(Stored data entries)

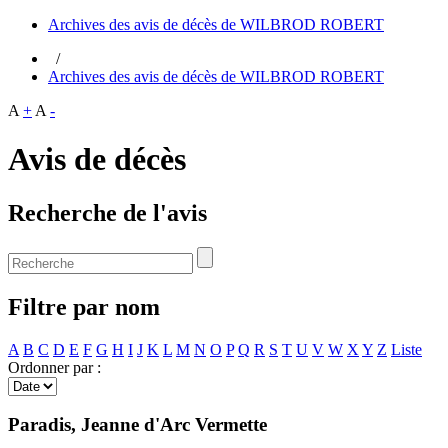
Archives des avis de décès de WILBROD ROBERT
/
Archives des avis de décès de WILBROD ROBERT
A
+
A
-
Avis de décès
Recherche de l'avis
Filtre par nom
A
B
C
D
E
F
G
H
I
J
K
L
M
N
O
P
Q
R
S
T
U
V
W
X
Y
Z
Liste
Ordonner par :
Paradis, Jeanne d'Arc Vermette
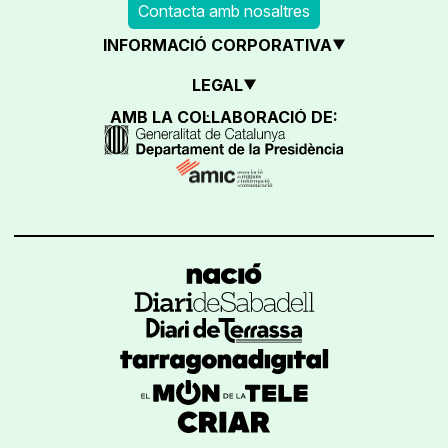
Contacta amb nosaltres
INFORMACIÓ CORPORATIVA
LEGAL
AMB LA COL·LABORACIÓ DE:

**Problem statement**
Your task is a word-for-word transcription of the entries, leaving out all pictures.

**Exercise solution**
Archives des avis de décès de WILBROD ROBERT
/
Archives des avis de décès de WILBROD ROBERT
A
+
A
-
Avis de décès
Recherche de l'avis
Filtre par nom
A
B
C
D
E
F
G
H
I
J
K
L
M
N
O
P
Q
R
S
T
U
V
W
X
Y
Z
Liste
Ordonner par :
Paradis, Jeanne d'Arc Vermette
Contacta amb nosaltres
INFORMACIÓ CORPORATIVA
LEGAL
AMB LA COL·LABORACIÓ DE:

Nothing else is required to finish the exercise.